Every experienced chemist recognizes the frustration of looking for a robust scaffold to use in heterocycle synthesis or medicinal chemistry. There’s plenty of competition among related small molecules, yet the majority lack the combination of reactivity and selectivity needed to build large, complex structures without piles of tedious purification steps. 6-chloro-2-(chloromethyl)H-imidazo[1,2-a]pyridine, based on the literature and lab experience, doesn’t just fill a gap. It changes the pace of research. This compound’s distinctive structure strengthens its position as a favored intermediate, especially for those chasing highly specific substitution patterns in their products. Researchers who scan through the patent literature will notice its steady appearance in projects attempting to synthesize diverse heterocyclic derivatives having promising pharmaceutical potential.
What makes this molecule useful starts with the fusion of the imidazopyridine core, ligated by a chlorine atom at the 6-position and a chloromethyl group at the 2-position. For anyone who’s spent days wrestling with harmful by-products or failed substitutions, the careful arrangement of these electrophilic centers lends a level of control in subsequent reactions. Sterically, the presence of chlorines influences site-selective reactions, and with the right conditions, the chloromethyl group opens avenues for further functionalization. In practice, the compound serves as a reliable anchor when constructing more elaborate frameworks, something I appreciate after seeing less predictable analogs sidetrack a project because of side reactions or stubborn impurities.

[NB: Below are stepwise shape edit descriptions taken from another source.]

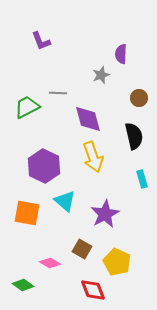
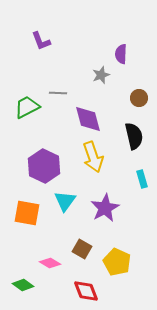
cyan triangle: rotated 25 degrees clockwise
purple star: moved 6 px up
red diamond: moved 7 px left, 1 px down
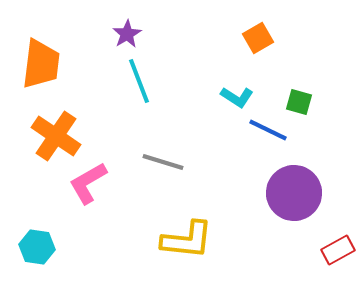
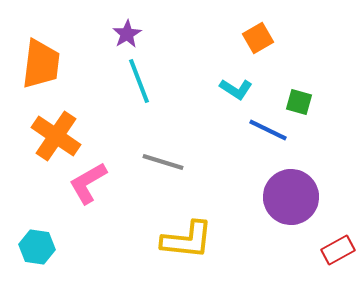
cyan L-shape: moved 1 px left, 8 px up
purple circle: moved 3 px left, 4 px down
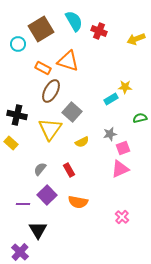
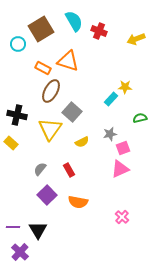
cyan rectangle: rotated 16 degrees counterclockwise
purple line: moved 10 px left, 23 px down
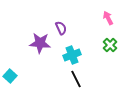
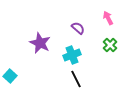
purple semicircle: moved 17 px right; rotated 24 degrees counterclockwise
purple star: rotated 20 degrees clockwise
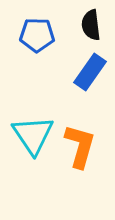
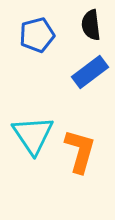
blue pentagon: rotated 16 degrees counterclockwise
blue rectangle: rotated 18 degrees clockwise
orange L-shape: moved 5 px down
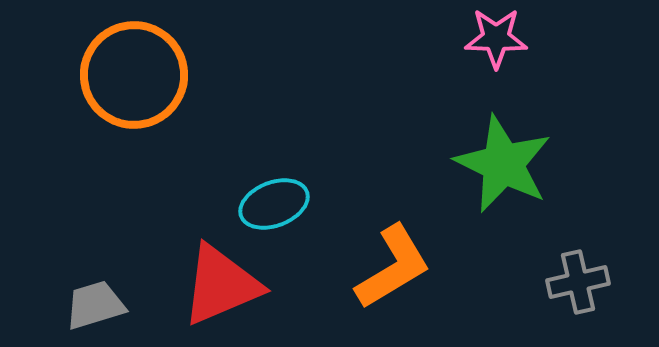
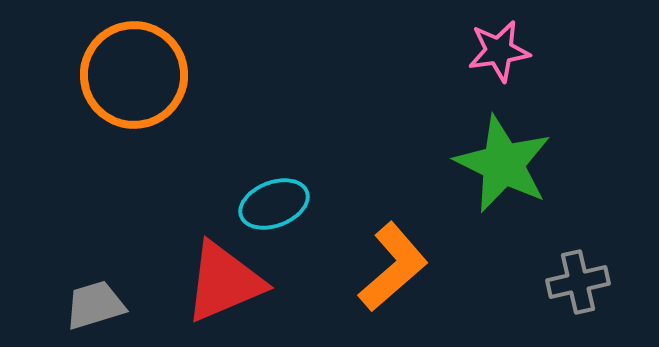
pink star: moved 3 px right, 13 px down; rotated 10 degrees counterclockwise
orange L-shape: rotated 10 degrees counterclockwise
red triangle: moved 3 px right, 3 px up
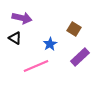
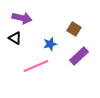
blue star: rotated 16 degrees clockwise
purple rectangle: moved 1 px left, 1 px up
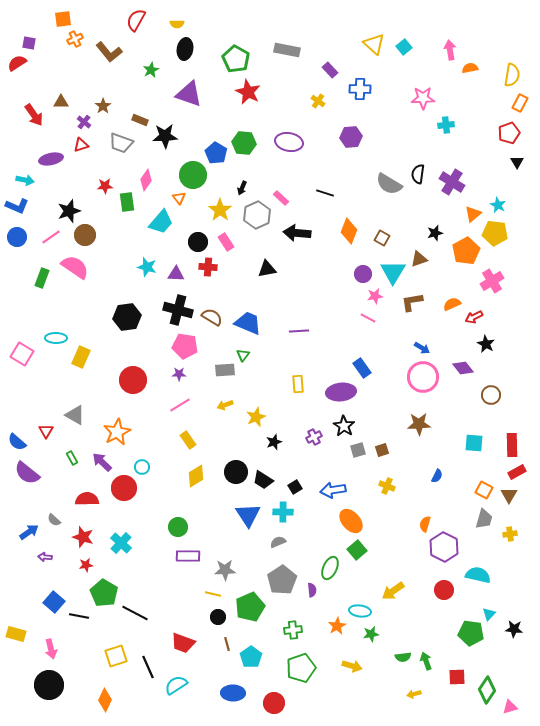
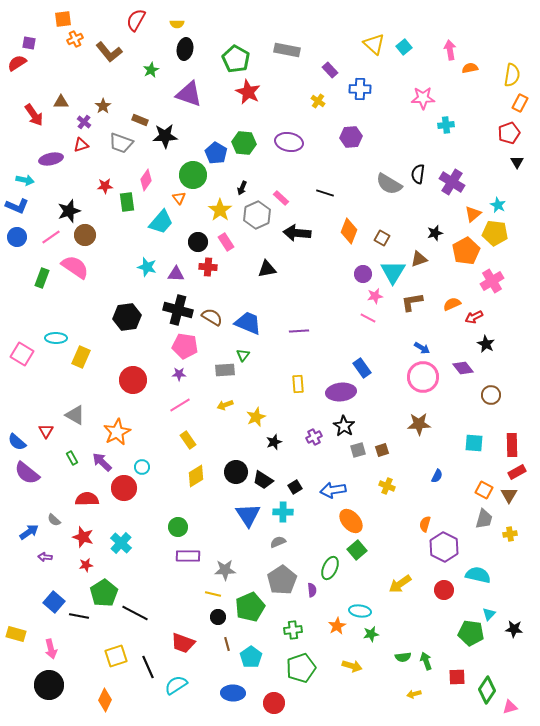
yellow arrow at (393, 591): moved 7 px right, 7 px up
green pentagon at (104, 593): rotated 8 degrees clockwise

It’s common for chemists working in pharmaceutical discovery to cycle through potential intermediates. One finds countless imidazopyridines by combing through online suppliers, but differences in purity, stability, and downstream compatibility can bring a project to a standstill. With 6-chloro-2-(chloromethyl)H-imidazo[1,2-a]pyridine, there’s a noticeable improvement in consistency. Experienced professionals know that a well-prepared batch doesn’t just save time; it shapes the trajectory of weeks or months of hard work down the line. Specifications around melting point, spectral purity, and impurity profile are more than a checklist—they are a lifeline for delivering reliable, clean final products. Colleagues in process chemistry often remark that the compound resists decomposition under standard handling, easing demands on storage and reducing the need for elaborate protection from light or moisture.

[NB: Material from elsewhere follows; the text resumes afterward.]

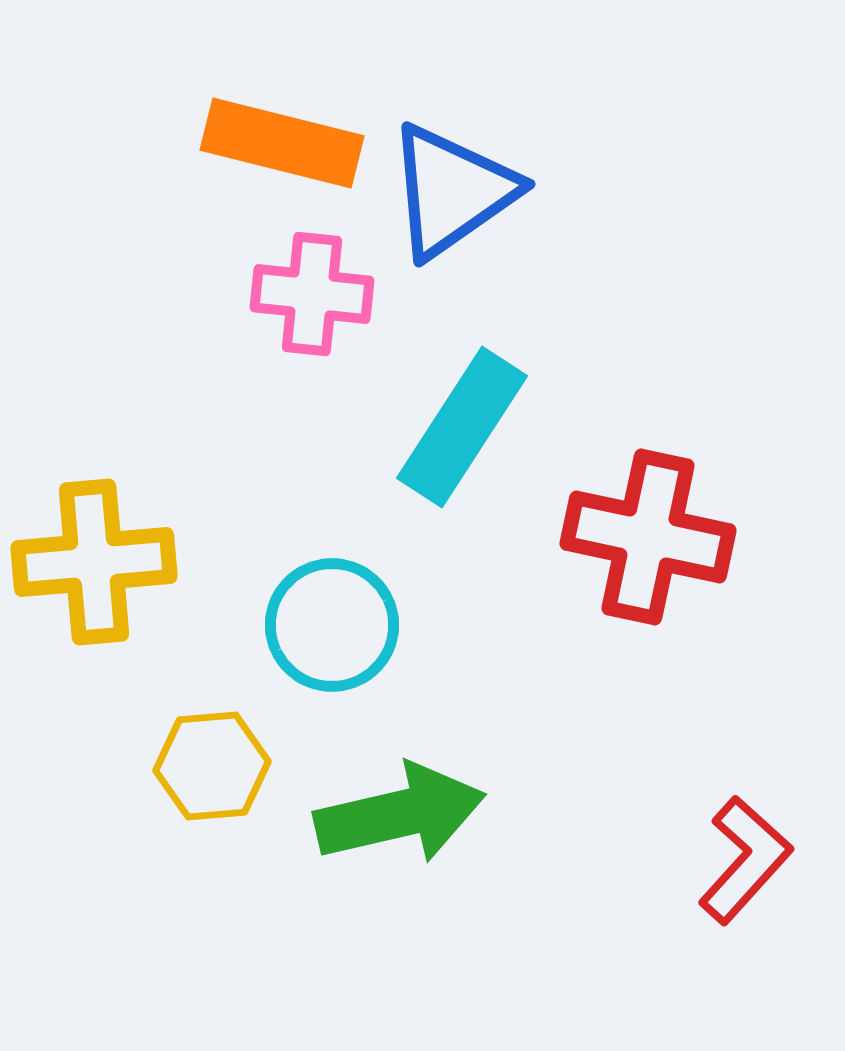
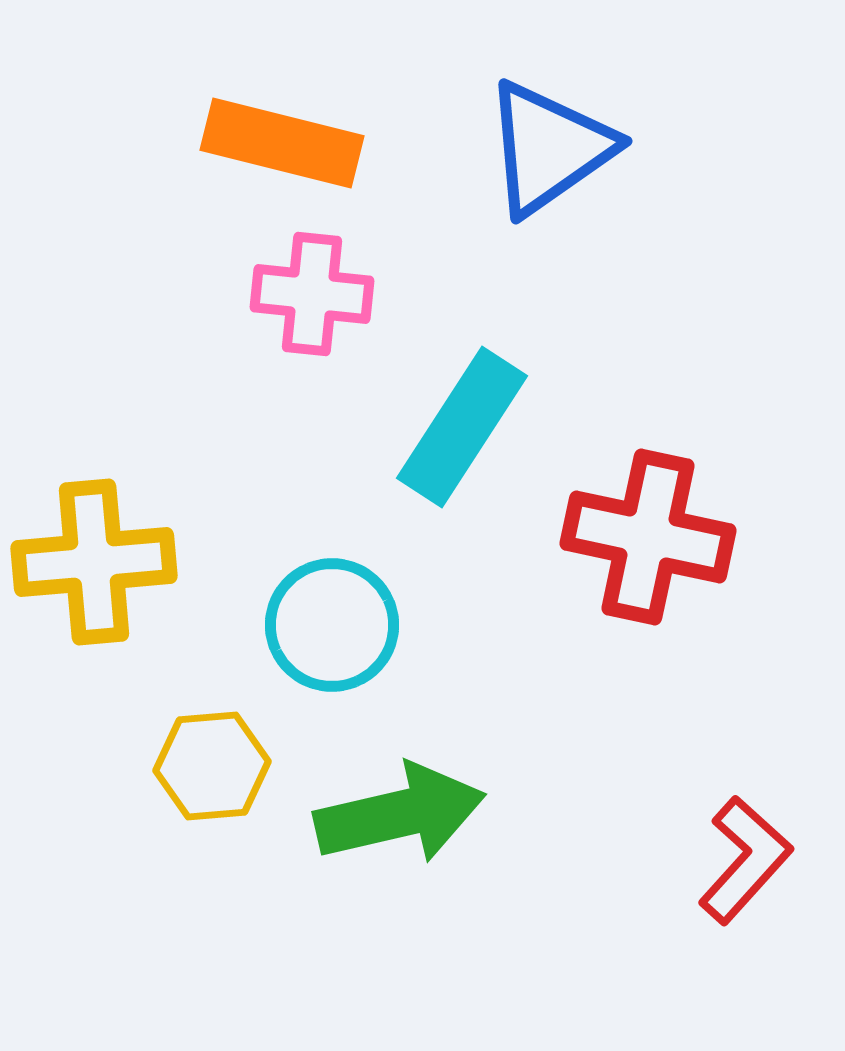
blue triangle: moved 97 px right, 43 px up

What interests process chemists and medicinal chemists alike is not only what this molecule is, but what it lets them build. Its most enthusiastic following comes from those involved in small-molecule medicinal chemistry programs, where the imidazopyridine scaffold frequently forms part of antiviral, antimicrobial, and CNS-active agents. Drawing from my own troubleshooting, the unique electronic influence of the 6-chloro and 2-chloromethyl substituents markedly affects nucleophilic aromatic substitution reactions, making it possible to prepare derivatives that once seemed out of reach using older relatives of this core. Real-life case studies point toward successful syntheses of kinase inhibitors or ligands that bind neurological receptors, putting the value of this compound in a context that’s hard to ignore for anyone invested in early-stage drug discovery.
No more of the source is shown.